Nevertheless, recent events in his personal life have forced Barakat to rethink his perspective: his wife passed away last year, just two years after the death of his son, Sufian. Both had suffered cancer. He has another son, Alexander, in London, and two daughters, Hanna and Joanna, who live in Abu Dhabi.

 

"To lose something very important to you, that you cannot compare to anything," he says, pausing for breath. "It influences you and affects your way of thinking."

 

He has found solace in an old passion: painting. When his wife first became ill, he would often retreat to a studio where he would paint into the early hours of the morning. It was the first time he had sat in front of a blank canvas since his teenage years, when he had been first inspired to paint regularly by Pablo Picasso, whom he met briefly in 1960s Jerusalem.

 

Barakat's current artistic output is astonishing in volume. His apartment in the new Khalidiya Palace complex is packed with hundreds of paintings and, he says, there are thousands more examples of his work in storage.

 

All his works are easily classified as abstracts, but he scoffs at the idea that they are anything other than a form of realism.

 

"These are real to me," he says. "They are things that exist in my subconscious mind and impressions of things in the world. For every 10 people who look at them, each person sees something different." He leans over and almost whispers: "Some people think that I am one of the most talented artists living in the world today."

 

Now, after years as a "secret artist", Barakat is preparing for his art-world debut with an exhibition in Bahrain.

 

Godfrey Barker, the famed UK art writer, wrote in a recent interview with Barakat that "his paintings are more powerful and explosive in mood than most abstracts by Pollock and de Kooning and they are less elegant than those of [Sam] Francis" .

 

"They have their own language and they are born of visions and drives and compulsions within him that Fayez Barakat does not wholly understand."

 

Barakat said in the interview: "Something powerful is overflowing here, something beyond my own comprehension drives me to achieve. I feel at times I am a medium, that something is tapping into me. I receive a lot of subliminal messages that I seek to share."

 

He likened the artistic process to that of being submerged in an "energy field", where he is contacted by unknown forces and passed subliminal messages.

 

His rediscovered passion has led him to change the way he views the age-old business of antiquities.
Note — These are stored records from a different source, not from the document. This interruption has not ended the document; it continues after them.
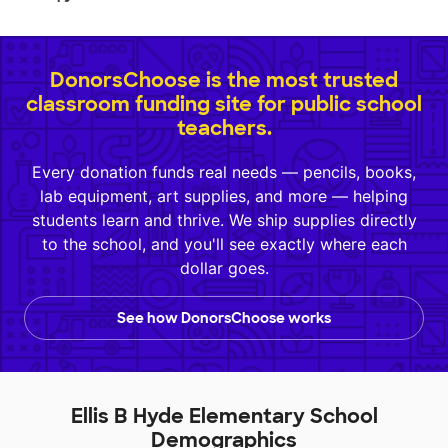
DonorsChoose is the most trusted
classroom funding site for public school
teachers.
Every donation funds real needs — pencils, books,
lab equipment, art supplies, and more — helping
students learn and thrive. We ship supplies directly
to the school, and you'll see exactly where each
dollar goes.
See how DonorsChoose works
Ellis B Hyde Elementary School
Demographics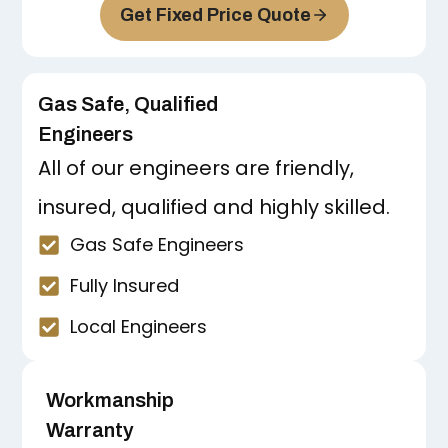
Get Fixed Price Quote
Gas Safe, Qualified
Engineers
All of our engineers are friendly,
insured, qualified and highly skilled.
Gas Safe Engineers
Fully Insured
Local Engineers
Workmanship
Warranty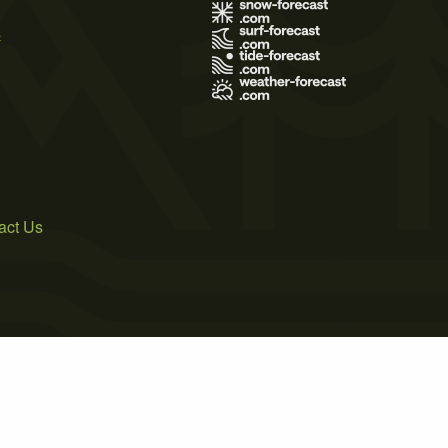
s
act Us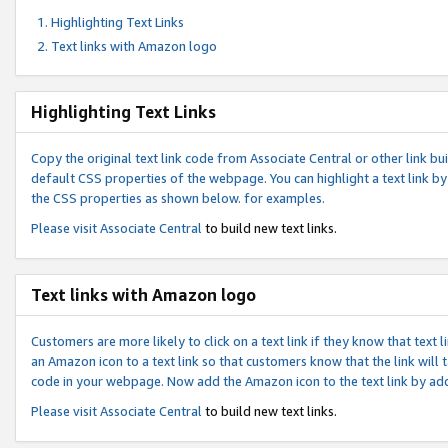
Highlighting Text Links
Text links with Amazon logo
Highlighting Text Links
Copy the original text link code from Associate Central or other link bui
default CSS properties of the webpage. You can highlight a text link by 
the CSS properties as shown below. for examples.
Please visit
Associate Central
to build new text links.
Text links with Amazon logo
Customers are more likely to click on a text link if they know that text
an Amazon icon to a text link so that customers know that the link will
code in your webpage. Now add the Amazon icon to the text link by ad
Please visit
Associate Central
to build new text links.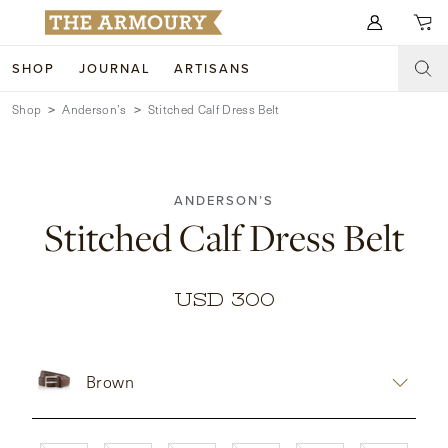
Search for anything
SHOP
JOURNAL
ARTISANS
Shop
Anderson’s
Stitched Calf Dress Belt
SHOP
ARTISANS
NEW ARRIVALS
ANDERSON’S
CLOTHING
CUSTOM & BESPOKE
Stitched Calf Dress Belt
ACCESSORIES
TRUNK SHOWS
FOOTWEAR
WEDDINGS
USD 300
COLLECTIONS
JOURNAL
Brown
ABOUT
WATCHES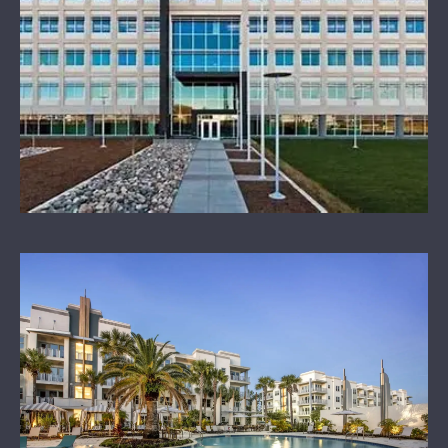
OUR SPONSORS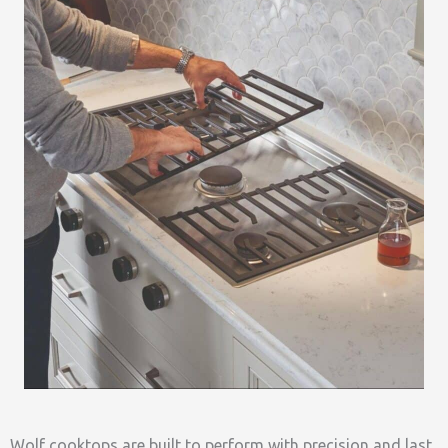
Wolf cooktops are built to perform with precision and last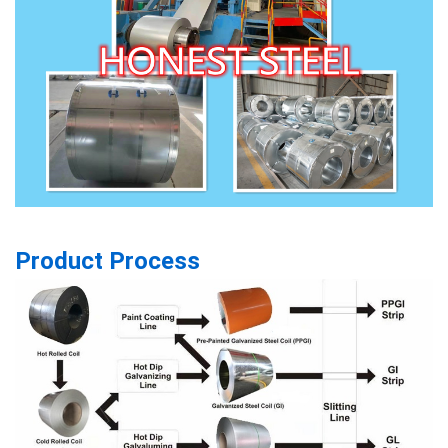
Product Process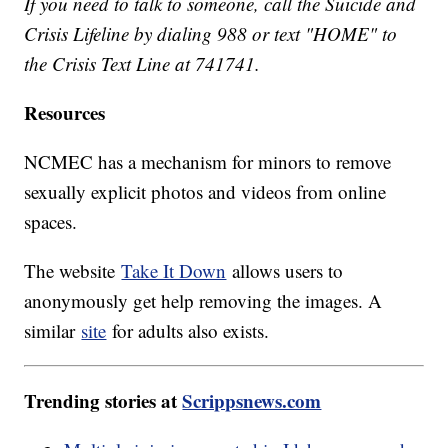
If you need to talk to someone, call the Suicide and
Crisis Lifeline by dialing 988 or text "HOME" to
the Crisis Text Line at 741741.
Resources
NCMEC has a mechanism for minors to remove
sexually explicit photos and videos from online
spaces.
The website
Take It Down
allows users to
anonymously get help removing the images. A
similar
site
for adults also exists.
Trending stories at
Scrippsnews.com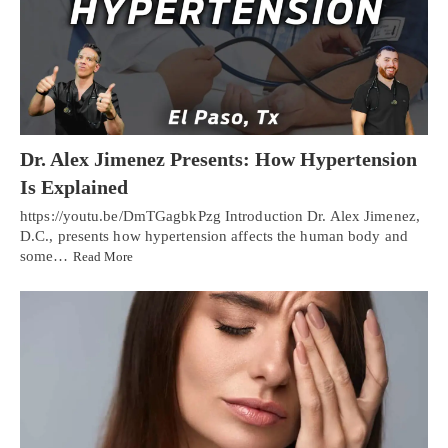
Dr. Alex Jimenez Presents: How Hypertension
Is Explained
https://youtu.be/DmTGagbkPzg Introduction Dr. Alex Jimenez,
D.C., presents how hypertension affects the human body and
some…
Read More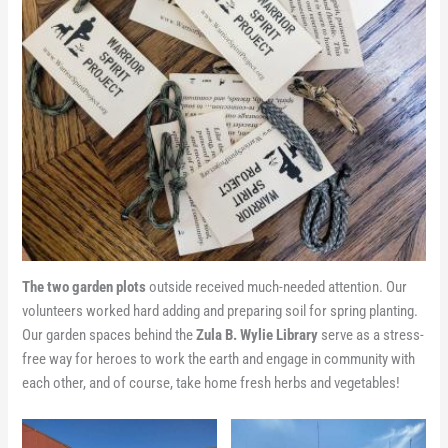
The two garden plots
outside received much-needed attention. Our
volunteers worked hard adding and preparing soil for spring planting.
Our garden spaces behind the
Zula B. Wylie Library
serve as a stress-
free way for heroes to work the earth and engage in community with
each other, and of course, take home fresh herbs and vegetables!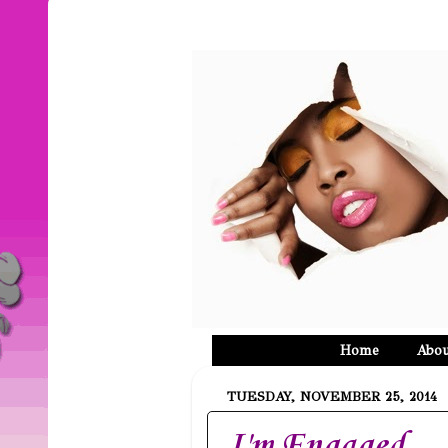
Home
Abou
TUESDAY, NOVEMBER 25, 2014
I'm Engaged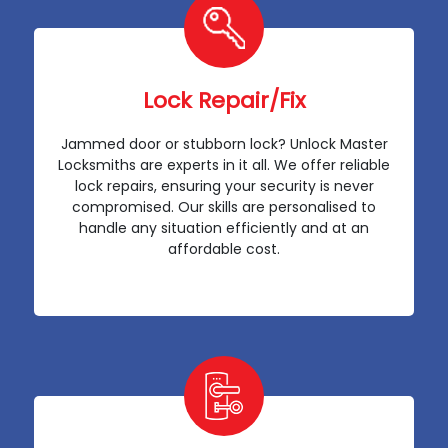
Lock Repair/Fix
Jammed door or stubborn lock? Unlock Master
Locksmiths are experts in it all. We offer reliable
lock repairs, ensuring your security is never
compromised. Our skills are personalised to
handle any situation efficiently and at an
affordable cost.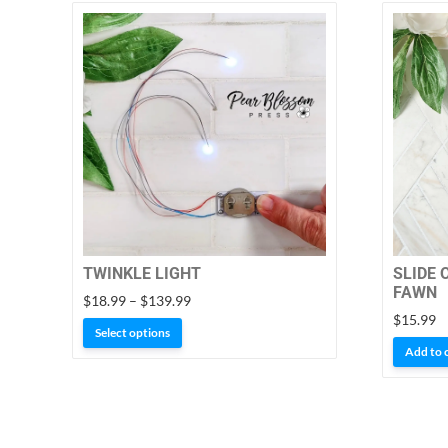
TWINKLE LIGHT
SLIDE 
FAWN
Price
$
18.99
–
$
139.99
range:
$
15.99
This
Select options
$18.99
product
Add to 
through
has
$139.99
multiple
variants.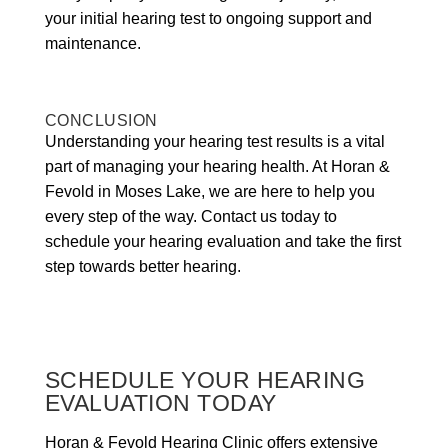
your initial hearing test to ongoing support and
maintenance.
CONCLUSION
Understanding your hearing test results is a vital
part of managing your hearing health. At Horan &
Fevold in Moses Lake, we are here to help you
every step of the way. Contact us today to
schedule your hearing evaluation and take the first
step towards better hearing.
SCHEDULE YOUR HEARING
EVALUATION TODAY
Horan & Fevold Hearing Clinic offers extensive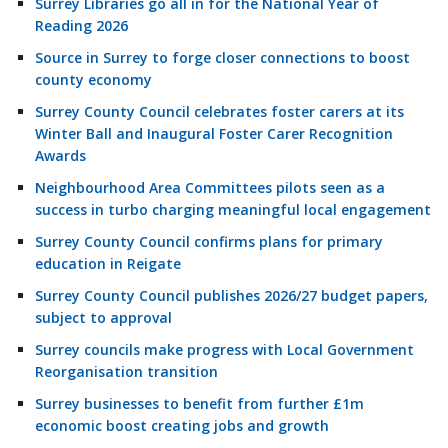
Surrey Libraries go all in for the National Year of
Reading 2026
Source in Surrey to forge closer connections to boost
county economy
Surrey County Council celebrates foster carers at its
Winter Ball and Inaugural Foster Carer Recognition
Awards
Neighbourhood Area Committees pilots seen as a
success in turbo charging meaningful local engagement
Surrey County Council confirms plans for primary
education in Reigate
Surrey County Council publishes 2026/27 budget papers,
subject to approval
Surrey councils make progress with Local Government
Reorganisation transition
Surrey businesses to benefit from further £1m
economic boost creating jobs and growth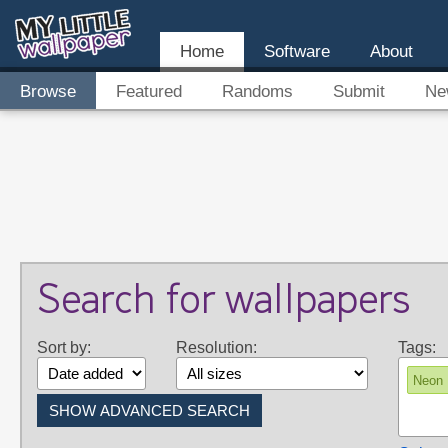
Home
Software
About
Browse
Featured
Randoms
Submit
Ne
Search for wallpapers
Sort by:
Resolution:
Tags:
Neon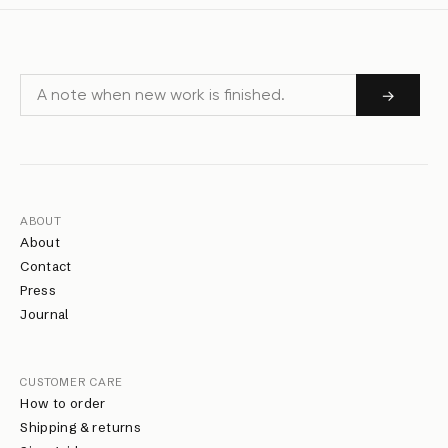
→
ABOUT
About
Contact
Press
Journal
CUSTOMER CARE
How to order
Shipping & returns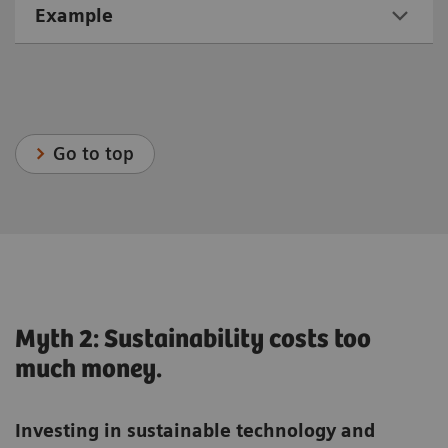
Example
Go to top
Myth 2: Sustainability costs too
much money.
Investing in sustainable technology and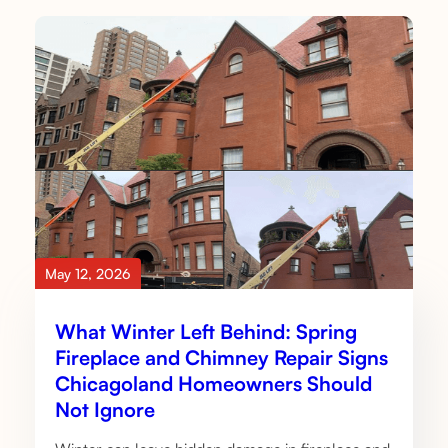
May 12, 2026
What Winter Left Behind: Spring
Fireplace and Chimney Repair Signs
Chicagoland Homeowners Should
Not Ignore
After 50 years spent accommodating the whims of private collectors, he now believes that the rightful place of the world's greatest artworks is not in the hands of the super-rich.

 

He has been tempted by the idea of letting Alexander take over the business and by the thought of selling the majority of his collection to a museum - or, better yet, creating his own museum in a building he owns in Jordan.

 

"I think that the artists who created such masterpieces did not want someone to own [them] just for their ego," he says. "I have always been a voracious collector. Sometimes, I don't have 10 cents to my name because I spend everything to buy more."

 

Wandering the corridors of his apartment, he barely seems to notice the Roman busts, antique chests and rare Chinese sculptures that populate the space. Now his own paintings interest him most.

 

"I breathe art every day," Barakat says. "I spend the majority of my time on this now. I think I have a lot to say, a lot to express. This is an accumulation of my experiences. I am leaving something important behind."